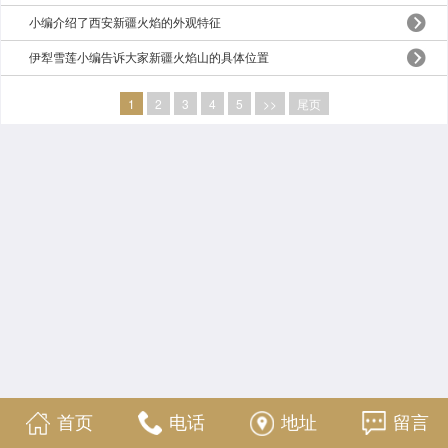
小编介绍了西安新疆火焰的外观特征
伊犁雪莲小编告诉大家新疆火焰山的具体位置
1
2
3
4
5
>>
尾页
首页
电话
地址
留言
######
Leave out every picture and transcribe the remaining entries exactly.

Answer for this exercise:
小编介绍了西安新疆火焰的外观特征
伊犁雪莲小编告诉大家新疆火焰山的具体位置
1
2
3
4
5
>>
尾页
首页
电话
地址
留言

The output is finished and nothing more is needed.